Red Hat Bugzilla – Bug 82687
Raid5 mke2fs is exceptionally slow and occasionally hangs the system (DEFER RHEL3)
Last modified: 2007-11-30 17:06:52 EST
Description of problem: This is a collaborative-effort defect report. Recently
we received a shipment of HP2300 disk array controllersm, which house 1-14 SCSI
drives. It's controlled by the LSI1030 chip (mptscsih|mptbase).
What we are seeing is when we have sw-RAID5 partitions setup on the drives
controlled by the array, it takes an exceedingly long time to create file
systems. Exceedingly slow == over 10 minutes to make a 300GB file system (7
drives in the RAID5 partition, 2 used as spares, 73GB per drive). Comparable
times for a RAID0 and RAID1 mke2fs are ~1 minute.
It does seem isolated to RAID5. Watching the progress on VC5 (during a text-
mode install) shows that mke2fs seems to progress in "bursts"... i.e., out of
2188 block groups to format, anywhere from 200-300 block groups at a time are
formatted (the numbers increase monotically quite rapidly) and then hang for at
least 1-2 minutes.
Version-Release number of selected component (if applicable):
Stock AS2.1 (kernel-2.4.18-e.12)
How reproducible: 100% (always)
... although I haven't yet tried this with an HP2100 4-drive array enclosure.

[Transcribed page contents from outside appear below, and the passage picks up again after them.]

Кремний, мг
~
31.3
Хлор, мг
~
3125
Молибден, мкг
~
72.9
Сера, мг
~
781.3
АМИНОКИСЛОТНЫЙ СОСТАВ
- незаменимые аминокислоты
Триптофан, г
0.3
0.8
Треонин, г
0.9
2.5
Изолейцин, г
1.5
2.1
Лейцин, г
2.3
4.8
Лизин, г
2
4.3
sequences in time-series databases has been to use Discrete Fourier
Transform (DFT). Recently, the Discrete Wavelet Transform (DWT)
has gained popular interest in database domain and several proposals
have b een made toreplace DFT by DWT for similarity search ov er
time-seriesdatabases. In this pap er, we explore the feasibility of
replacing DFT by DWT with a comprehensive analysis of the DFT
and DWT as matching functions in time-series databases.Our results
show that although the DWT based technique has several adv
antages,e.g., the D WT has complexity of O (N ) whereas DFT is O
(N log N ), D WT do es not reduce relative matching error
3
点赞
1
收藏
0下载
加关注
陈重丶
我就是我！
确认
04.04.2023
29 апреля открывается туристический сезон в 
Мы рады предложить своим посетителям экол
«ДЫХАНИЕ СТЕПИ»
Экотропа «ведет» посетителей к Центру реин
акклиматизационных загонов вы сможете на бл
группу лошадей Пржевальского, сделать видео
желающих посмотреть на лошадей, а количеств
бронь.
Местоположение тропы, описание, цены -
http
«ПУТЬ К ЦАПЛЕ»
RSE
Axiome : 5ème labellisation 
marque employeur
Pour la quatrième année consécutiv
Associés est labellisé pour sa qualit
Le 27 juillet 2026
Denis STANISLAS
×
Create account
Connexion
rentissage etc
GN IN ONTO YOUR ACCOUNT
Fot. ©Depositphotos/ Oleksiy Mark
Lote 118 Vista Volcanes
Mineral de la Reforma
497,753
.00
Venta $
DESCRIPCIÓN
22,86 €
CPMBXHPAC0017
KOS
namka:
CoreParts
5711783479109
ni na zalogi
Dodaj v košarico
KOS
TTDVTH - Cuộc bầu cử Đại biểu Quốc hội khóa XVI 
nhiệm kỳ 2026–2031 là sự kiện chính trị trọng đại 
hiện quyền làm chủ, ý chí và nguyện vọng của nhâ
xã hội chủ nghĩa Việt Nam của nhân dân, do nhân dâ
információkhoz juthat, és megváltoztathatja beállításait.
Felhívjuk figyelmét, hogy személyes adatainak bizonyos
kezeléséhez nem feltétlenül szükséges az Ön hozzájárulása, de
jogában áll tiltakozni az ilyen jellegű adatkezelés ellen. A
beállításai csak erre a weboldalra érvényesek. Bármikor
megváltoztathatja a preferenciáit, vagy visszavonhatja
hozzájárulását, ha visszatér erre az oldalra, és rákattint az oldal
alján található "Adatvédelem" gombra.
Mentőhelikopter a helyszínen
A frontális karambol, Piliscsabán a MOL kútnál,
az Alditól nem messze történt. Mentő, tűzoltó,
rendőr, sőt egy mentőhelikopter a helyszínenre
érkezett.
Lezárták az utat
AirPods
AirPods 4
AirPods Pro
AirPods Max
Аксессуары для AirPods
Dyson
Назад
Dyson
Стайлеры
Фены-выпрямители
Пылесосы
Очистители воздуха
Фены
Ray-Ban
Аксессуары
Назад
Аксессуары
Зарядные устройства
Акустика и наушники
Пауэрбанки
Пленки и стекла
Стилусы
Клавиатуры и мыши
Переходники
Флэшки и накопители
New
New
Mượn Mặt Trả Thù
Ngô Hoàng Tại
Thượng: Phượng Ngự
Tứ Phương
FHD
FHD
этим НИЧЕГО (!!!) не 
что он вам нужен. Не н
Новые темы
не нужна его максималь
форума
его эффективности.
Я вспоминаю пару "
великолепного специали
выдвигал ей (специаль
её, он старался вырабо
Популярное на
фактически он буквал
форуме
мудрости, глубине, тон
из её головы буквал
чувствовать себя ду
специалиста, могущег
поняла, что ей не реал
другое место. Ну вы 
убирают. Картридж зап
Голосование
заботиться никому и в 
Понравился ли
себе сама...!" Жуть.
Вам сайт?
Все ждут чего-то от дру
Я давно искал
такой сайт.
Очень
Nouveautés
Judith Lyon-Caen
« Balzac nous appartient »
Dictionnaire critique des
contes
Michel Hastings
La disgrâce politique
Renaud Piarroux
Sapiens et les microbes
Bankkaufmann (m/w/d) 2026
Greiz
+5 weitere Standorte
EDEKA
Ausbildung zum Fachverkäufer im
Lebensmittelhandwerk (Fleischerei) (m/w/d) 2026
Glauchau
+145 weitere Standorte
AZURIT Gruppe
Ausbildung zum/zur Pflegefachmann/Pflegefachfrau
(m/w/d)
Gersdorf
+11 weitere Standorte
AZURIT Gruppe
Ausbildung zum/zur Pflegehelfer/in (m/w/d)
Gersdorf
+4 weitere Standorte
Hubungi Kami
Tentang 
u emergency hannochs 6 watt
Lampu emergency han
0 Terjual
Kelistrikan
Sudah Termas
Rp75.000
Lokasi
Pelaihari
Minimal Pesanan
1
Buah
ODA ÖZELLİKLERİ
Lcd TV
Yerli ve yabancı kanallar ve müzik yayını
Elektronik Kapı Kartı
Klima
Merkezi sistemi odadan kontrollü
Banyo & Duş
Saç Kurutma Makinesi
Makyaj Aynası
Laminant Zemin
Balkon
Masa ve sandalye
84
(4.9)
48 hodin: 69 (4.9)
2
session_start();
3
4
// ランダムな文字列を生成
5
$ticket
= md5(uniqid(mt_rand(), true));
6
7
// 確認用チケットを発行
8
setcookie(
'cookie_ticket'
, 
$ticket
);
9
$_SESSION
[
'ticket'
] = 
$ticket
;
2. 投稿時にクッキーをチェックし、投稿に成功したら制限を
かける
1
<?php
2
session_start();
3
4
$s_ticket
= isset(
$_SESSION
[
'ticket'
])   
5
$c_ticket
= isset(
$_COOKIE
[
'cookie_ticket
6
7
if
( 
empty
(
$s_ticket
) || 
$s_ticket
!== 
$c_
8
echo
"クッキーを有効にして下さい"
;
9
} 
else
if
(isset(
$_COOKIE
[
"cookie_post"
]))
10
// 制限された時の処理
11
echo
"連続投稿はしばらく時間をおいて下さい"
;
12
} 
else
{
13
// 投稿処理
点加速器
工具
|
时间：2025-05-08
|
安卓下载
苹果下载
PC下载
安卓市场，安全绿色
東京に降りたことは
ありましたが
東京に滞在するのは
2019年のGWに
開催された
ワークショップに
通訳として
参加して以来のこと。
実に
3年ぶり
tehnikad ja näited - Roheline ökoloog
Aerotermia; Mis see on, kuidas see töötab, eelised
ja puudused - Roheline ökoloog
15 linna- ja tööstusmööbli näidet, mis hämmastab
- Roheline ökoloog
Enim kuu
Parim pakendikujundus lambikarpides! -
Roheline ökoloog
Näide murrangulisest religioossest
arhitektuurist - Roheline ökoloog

I will try one and report the results soon.
Steps to Reproduce:
1. Create RAID5 partition on HP disk array using LSI1030 controller
2. Watch mke2fs generate the file system sporadically, slowly, in bursts
This is likely NOT fixable for the first errata kernel, but really needs to be
address for the following errata kernel (schedule date removed so this defect
can be made public if necessary).
Other timing information observed, all with the HP2300 14-drive disk array and
14 73GB HP drives (mptscsih|mptbase):
14 drives w/ RAID 0 (~980GB): 02:48
7 drives w/ RAID 0 (~490GB): 01:16
7 drives w/ RAID 5 (~290GB): 09:22
... the ---- deliniates two different installations. If it matters, I
formatted the RAID5 as /usr and RAID0 was /extra in the second install.
/extra was used for the RAID0 device in the first.
FWIW, I also saw "bursts" of progress with RAID0 installs but the time
lapse between the 'spurts of busy-ness' was noticably shorter. I know
RAID0 does not use parity, but it still seems that an 8x multiplier
for SW-RAID5 is a bit excessive.
Also, due to /usr being RAID5 in the second install, the install was
twice as slow as the first (both installs were TUI/NFS installs) --
first install was 26:35 and the second install was 52:38.
A team-mate has noticed that making a file system on a RAID-5 device, OUTSIDE
the realm of anaconda, also is quite slow. He has created a 12-drive, RAID5
evice (plus 2 spare drives).
The mke2fs has been running for over 3 hours now, and the system has very poor
response time... it's as if the mke2fs is taking all available CPU. If you
receive this notice soon (i.e., in the next hour or so), please let me know
what information would be helpful to obtain to help troubleshoot this.
------- Additional Comment #2 From Tim Burke on 2003-05-05 10:20 -------
Weekly project meeting - should retry on RHEL3 where we are focusing more on
raid and other storage management. Defer from AS2.1 errata.
Raid5 is more expensive than 0 & 1.
FeatureZilla 90006 Closed=WONTFIX
Closing this Bugzilla as well to mirror FeatureZilla.